RECORD SET
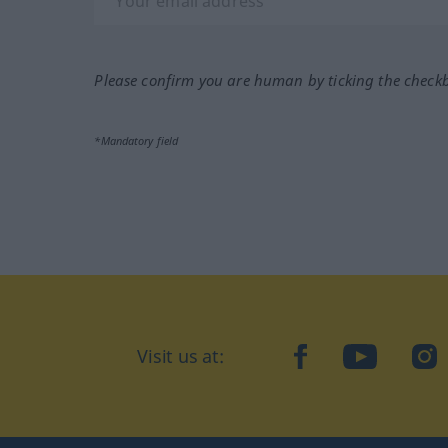
Please confirm you are human by ticking the check
*Mandatory field
Visit us at:
facebook
YouTube
Ins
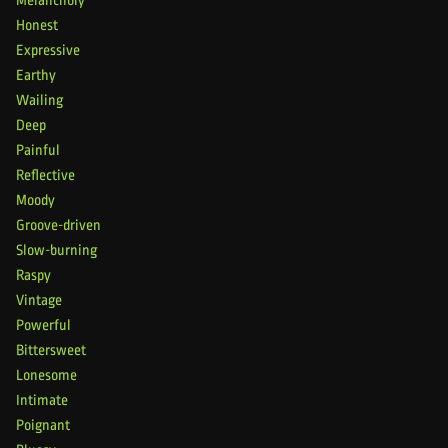
Melancholy
Honest
Expressive
Earthy
Wailing
Deep
Painful
Reflective
Moody
Groove-driven
Slow-burning
Raspy
Vintage
Powerful
Bittersweet
Lonesome
Intimate
Poignant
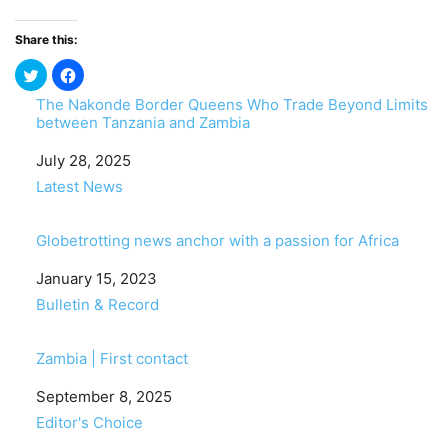
Share this:
The Nakonde Border Queens Who Trade Beyond Limits
between Tanzania and Zambia
Date
July 28, 2025
In relation to
Latest News
Globetrotting news anchor with a passion for Africa
Date
January 15, 2023
In relation to
Bulletin & Record
Zambia | First contact
Date
September 8, 2025
In relation to
Editor's Choice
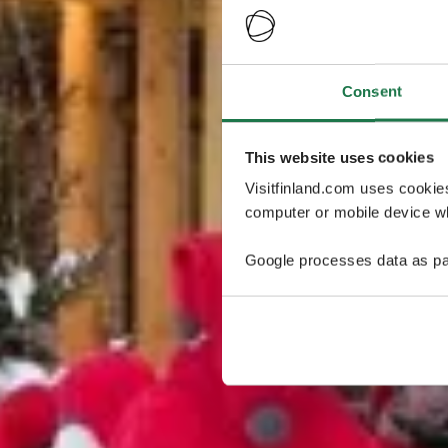
Consent
This website uses cookies
Visitfinland.com uses cookie
computer or mobile device wh
Google processes data as pa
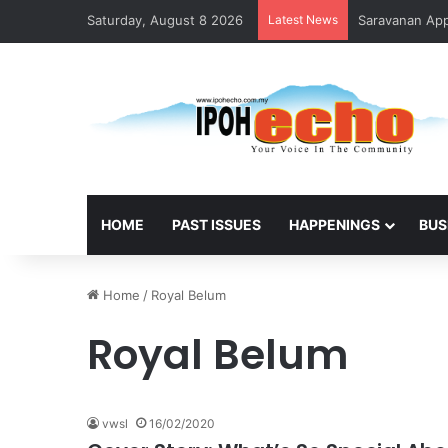
Saturday, August 8 2026
Latest News
Saravanan Appo
HOME
PAST ISSUES
HAPPENINGS
BUS
Home
/
Royal Belum
Royal Belum
vwsl
16/02/2020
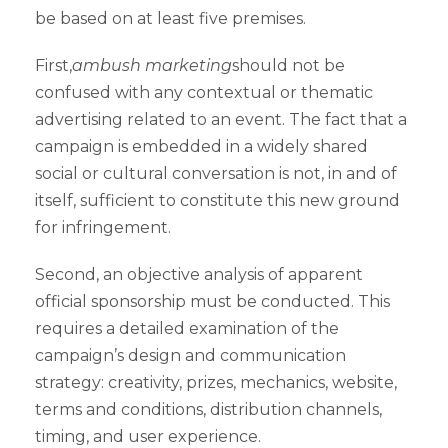
be based on at least five premises.
First,
ambush marketing
should not be
confused with any contextual or thematic
advertising related to an event. The fact that a
campaign is embedded in a widely shared
social or cultural conversation is not, in and of
itself, sufficient to constitute this new ground
for infringement.
Second, an objective analysis of apparent
official sponsorship must be conducted. This
requires a detailed examination of the
campaign’s design and communication
strategy: creativity, prizes, mechanics, website,
terms and conditions, distribution channels,
timing, and user experience.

TRY IT
Would it be possible to reproduce the material word for word, images omitted?

SOLUTION FOR THIS PROBLEM
Please confirm you are human by ticking the check
*Mandatory field
Visit us at:
facebook
YouTube
Ins
Melancholy
Honest
Expressive
Earthy
Wailing
Deep
Painful
Reflective
Moody
Groove-driven
Slow-burning
Raspy
Vintage
Powerful
Bittersweet
Lonesome
Intimate
Poignant
Share this:
The Nakonde Border Queens Who Trade Beyond Limits
between Tanzania and Zambia
Date
July 28, 2025
In relation to
Latest News
Globetrotting news anchor with a passion for Africa
Date
January 15, 2023
In relation to
Bulletin & Record
Zambia | First contact
Date
September 8, 2025
In relation to
Editor's Choice
Consent
This website uses cookies
Visitfinland.com uses cookie
computer or mobile device wh
Google processes data as pa
Saturday, August 8 2026
Latest News
Saravanan Appo
HOME
PAST ISSUES
HAPPENINGS
BUS
Home
/
Royal Belum
Royal Belum
vwsl
16/02/2020
be based on at least five premises.
First,
ambush marketing
should not be
confused with any contextual or thematic
advertising related to an event. The fact that a
campaign is embedded in a widely shared
social or cultural conversation is not, in and of
itself, sufficient to constitute this new ground
for infringement.
Second, an objective analysis of apparent
official sponsorship must be conducted. This
requires a detailed examination of the
campaign’s design and communication
strategy: creativity, prizes, mechanics, website,
terms and conditions, distribution channels,
timing, and user experience.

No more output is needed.